Uber face legal action over Sharia non-compliant pensions
20 April 2022
Last year, a survey conducted by the website Islamic Finance Guru found that 30% of Muslims surveyed did not have a pension, with most of them citing lack of Sharia compliance as the reason. Now, we are seeing Uber facing legal action from trade union ADCU for not providing a Sharia compliant pension to its workforce, who are estimated to be majority Muslim.
This follows Uber using Now Pensions as its provider after the courts ruled that its drivers were workers, and as such are required to automatically enrol them. The ADCU is requesting that Uber make corrective arrangements within 14 days.
Pension providers are not required to offer Sharia compliant funds for savers to invest in, however companies are required to act according to the Equality Act 2010. Not doing so can be discriminatory and prompt legal action.
Sharia compliant funds are restricted from investments in certain sectors, such as gambling, tobacco, weaponry and some finance activity. Not providing a pension scheme that offers such a fund could result in the Muslim workforce opting out or investing in a fund that contradicts the tenets of their faith.

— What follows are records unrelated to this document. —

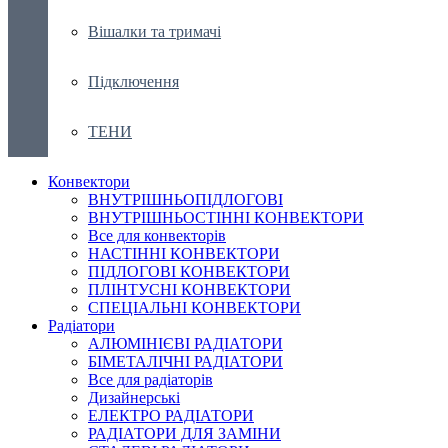
Вішалки та тримачі
Підключення
ТЕНИ
Конвектори
ВНУТРІШНЬОПІДЛОГОВІ
ВНУТРІШНЬОСТІННІ КОНВЕКТОРИ
Все для конвекторів
НАСТІННІ КОНВЕКТОРИ
ПІДЛОГОВІ КОНВЕКТОРИ
ПЛІНТУСНІ КОНВЕКТОРИ
СПЕЦІАЛЬНІ КОНВЕКТОРИ
Радіатори
АЛЮМІНІЄВІ РАДІАТОРИ
БІМЕТАЛІЧНІ РАДІАТОРИ
Все для радіаторів
Дизайнерські
ЕЛЕКТРО РАДІАТОРИ
РАДІАТОРИ ДЛЯ ЗАМІНИ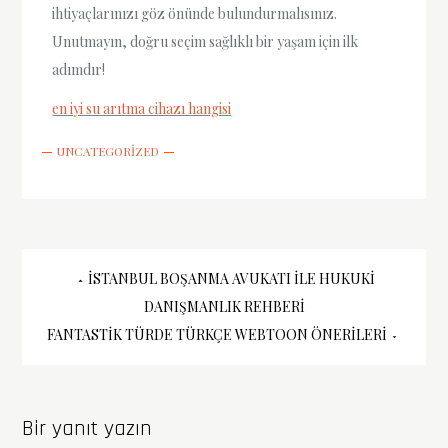
ihtiyaçlarınızı göz önünde bulundurmalısınız.
Unutmayın, doğru seçim sağlıklı bir yaşam için ilk
adımdır!
en iyi su arıtma cihazı hangisi
UNCATEGORIZED
Yazı
İSTANBUL BOŞANMA AVUKATI ILE HUKUKI
DANIŞMANLIK REHBERI
gezinmesi
FANTASTIK TÜRDE TÜRKÇE WEBTOON ÖNERILERI
Bir yanıt yazın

Concerns into the compliance of the Local Government Pension Scheme (LGPS) have also been raised, but there are currently no claims being brought against the scheme. In the case of the LGPS, offering an alternative introduces more complexity. The second scheme must be offered to all employees, not just those of Muslim faith, or risk further discrimination allegations.
The CIPP encourages employers to consider if their processes remain compliant, not just with automatic enrolment, but also with the Equality Act 2010 and conduct additional research where necessary.